Savings Cool as CU Lending Heats up in June
CUNA reports the fourth month in a row of stronger monthly loan gains.
A CUNA report released Wednesday showed savings cooled and loan growth was strengthening for credit unions in June.
Total loans were $1.22 trillion, up 4.8% from a year earlier. They were also up 1% from a month earlier — the fourth monthly gain in a row. Part of that was the seasonal increase in car and home buying. More notably, 1% matches the average pre-pandemic May to June increases from 2015 through 2019. Last June, when pandemic shutdowns were in full force, loans grew 0.7%.
But CUNA’s Monthly Credit Union Estimates showed the gain is the product of quirky movements.
After feverish car loan growth of 3.9% from April 30 to May 31, the balance was flat to June 30. Growth was 3.5% from a year earlier.

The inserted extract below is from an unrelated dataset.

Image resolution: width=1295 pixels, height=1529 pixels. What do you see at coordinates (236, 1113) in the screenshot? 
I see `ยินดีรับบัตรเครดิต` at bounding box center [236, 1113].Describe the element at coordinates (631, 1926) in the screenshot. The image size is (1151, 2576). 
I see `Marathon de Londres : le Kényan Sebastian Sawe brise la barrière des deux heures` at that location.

New car loans were $140.7 billion as of June 30, down 2% from a year earlier and down 1.6% from a month earlier. Used car loans were $252.1 billion, up 6.8% from a year earlier and up 3.6% from a month earlier.

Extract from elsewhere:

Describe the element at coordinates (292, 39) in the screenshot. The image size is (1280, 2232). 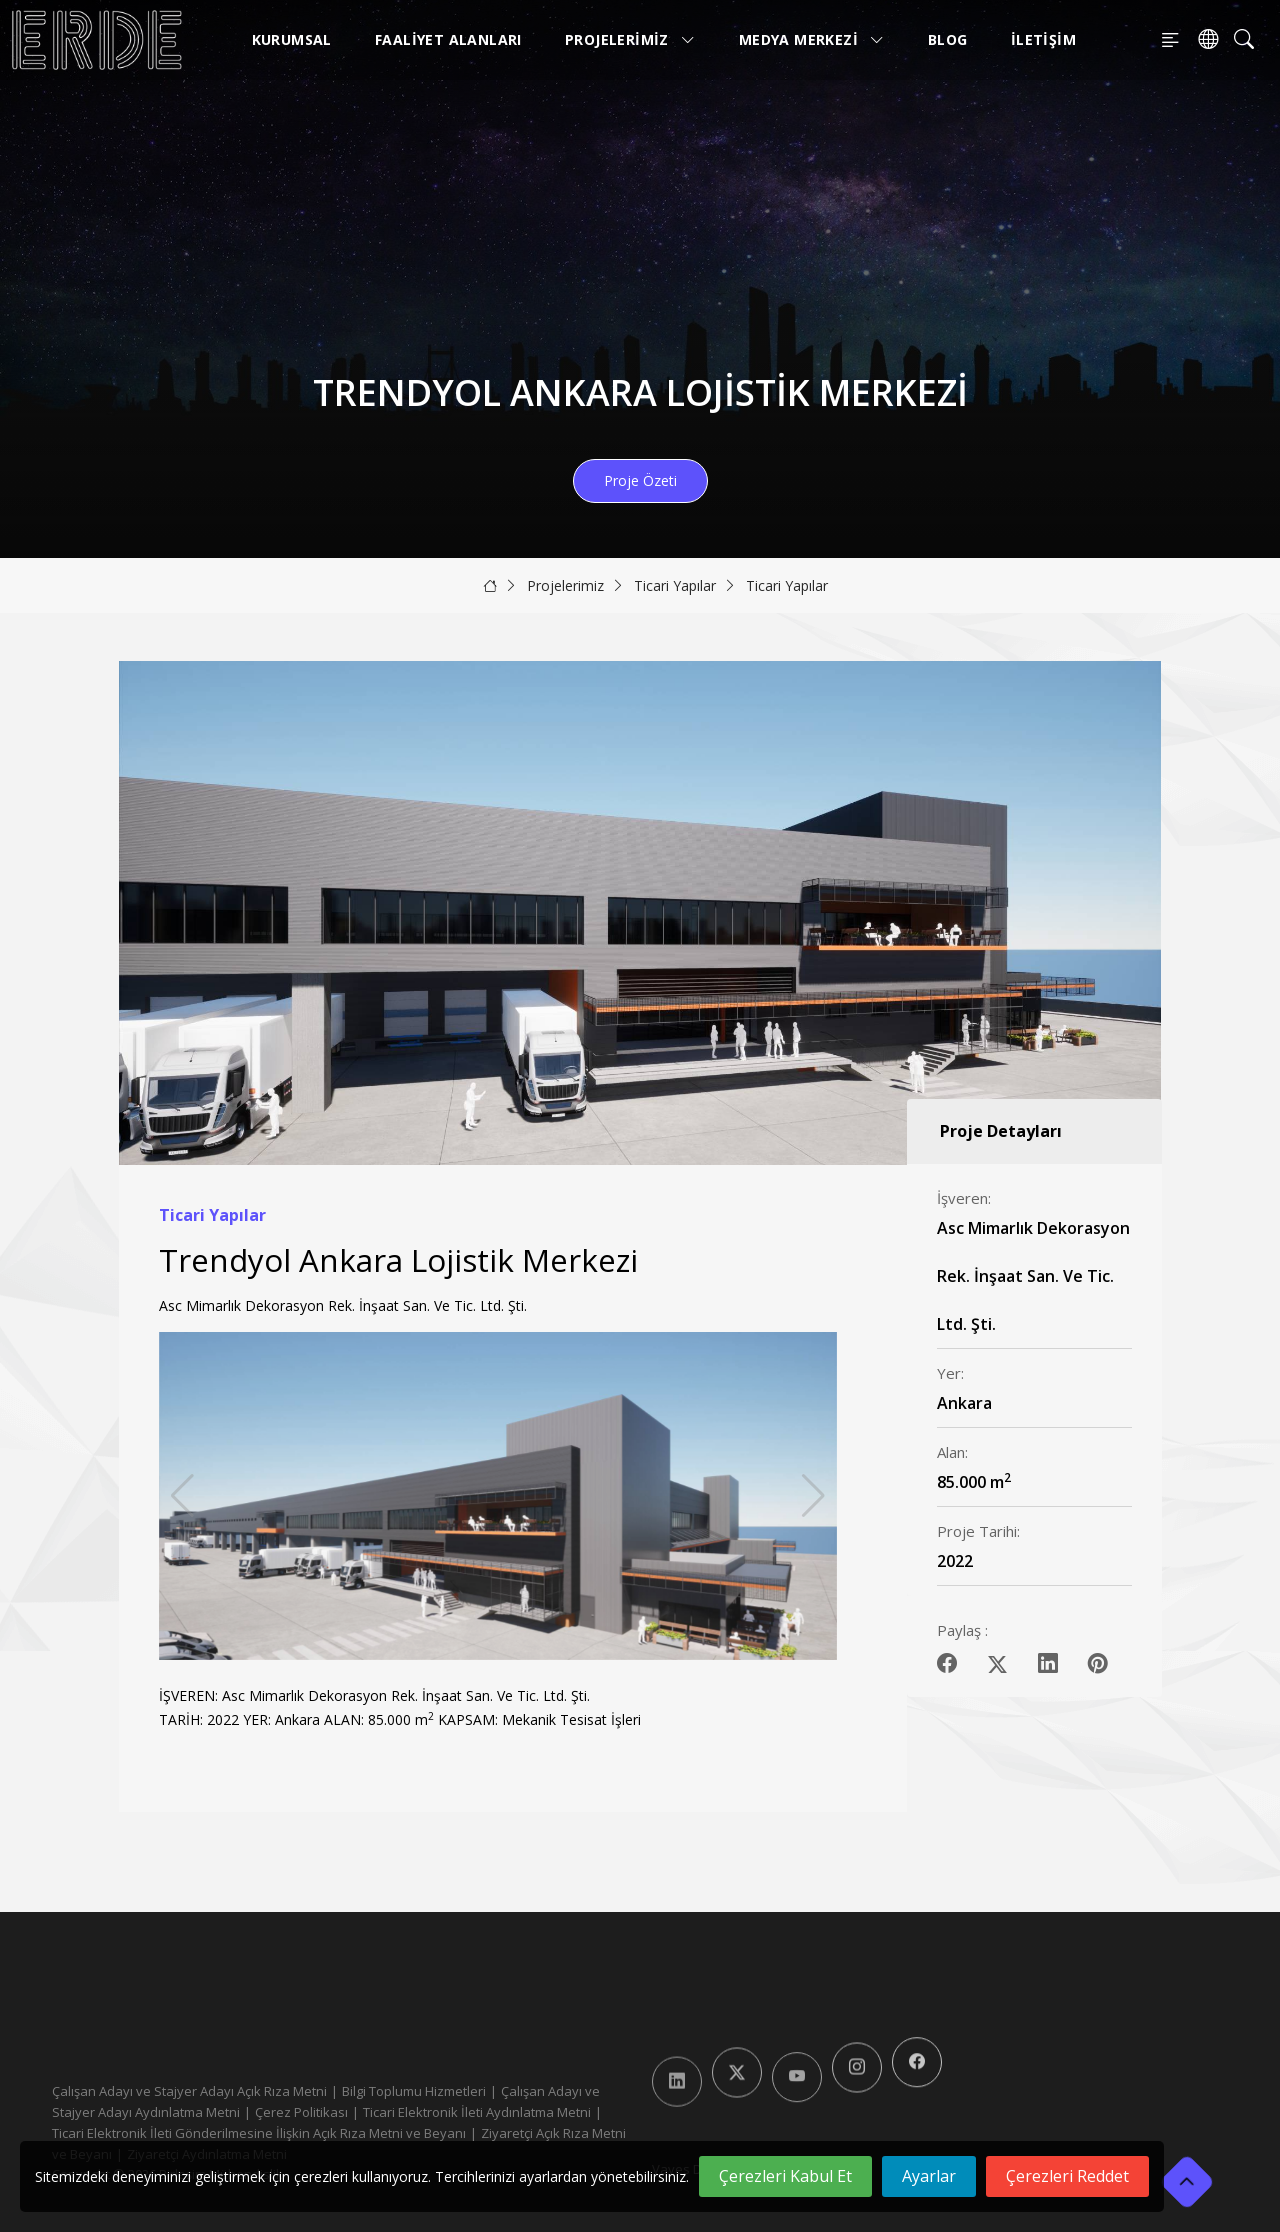
I see `Kurumsal` at that location.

And while mortgages continued to show the strongest gains in the portfolio, the rates of increase continued to subside from the peaks of mid-2020. Total real estate loans were $633.9 billion on June 30, up 6.8% from a year earlier. But from June 2019 to June 2020, they rose 10.3%.
However, mortgages soared when measured month to month. The May-to-June gain was 1.7%, compared with a 1.3% gain in June 2020 and a 0.6% gain in May 2021.

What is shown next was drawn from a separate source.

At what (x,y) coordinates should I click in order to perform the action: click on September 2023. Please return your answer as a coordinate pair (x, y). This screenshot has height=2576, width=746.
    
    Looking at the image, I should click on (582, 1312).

First mortgages were $548.3 billion as of June 30, up 8.9% from a year earlier and up 1.9% from a month earlier. Second liens were $85.7 billion, down 4.8% from a year earlier and up 1% from a month earlier.
Unsecured consumer loans — now a whacky mix of term loans, credit cards and Paycheck Protection Program (PPP) loans — was $116.3 billion, up just 1.6% from a year earlier, but up a hefty 3.1% from a month earlier.
The Fed’s release late Friday of its G-19 Consumer Credit Report should provide clarity at least for credit cards. Those balances took an unprecedented dive after COVID-19 was declared a pandemic in March 2020, but started to show growth in May.
Banks and credit unions have reported heavier spending volumes on cards, but consumers have continued to save and pay down consumer debt at higher-than-normal rates.
Savings were $1.74 trillion on June 30, up 15.1% from a year earlier and up a bare 3 basis points from a month earlier. Savings were typically rising at a monthly rate of 1.6% from April 2020 through April 2021, but fell 0.5% from April to May before flattening in June.
Personal loans from March 2020 through the first quarter were lower than year-ago levels after subtracting PPP loans, which the NCUA lists on a separate line in its quarterly Call Reports. The second-quarter reports will be out in about a month.
Friday’s G-19 will also include total motor vehicle balances for all lenders, allowing a measure to gauge movement in credit union market share.
Meanwhile, CUNA’s report also showed that the nation’s 5,230 credit unions had 129.2 million members as of May 31, 3.5% more than a year earlier and up from 128.7 million a month earlier. The report also showed:
- Fixed-rate first mortgages were $427.1 billion on June 30, up 12.5% from a year earlier.
- Adjustable-rate first mortgages fell 7.4% to $121.2 billion.
- Second mortgages fell 10.2% to $29.4 billion.
- Home equity lines of credit rose 0.4% to $56.3 billion.
- Assets grew 13% to $2.01 trillion.
- Loans per member grew 1.2% to $9,472.
- Savings per member grew 11.1% to $13,504.
- The 60-day-plus delinquency rate was 0.44% as of June 30, compared with 0.57% a year earlier and 0.46%, a month earlier.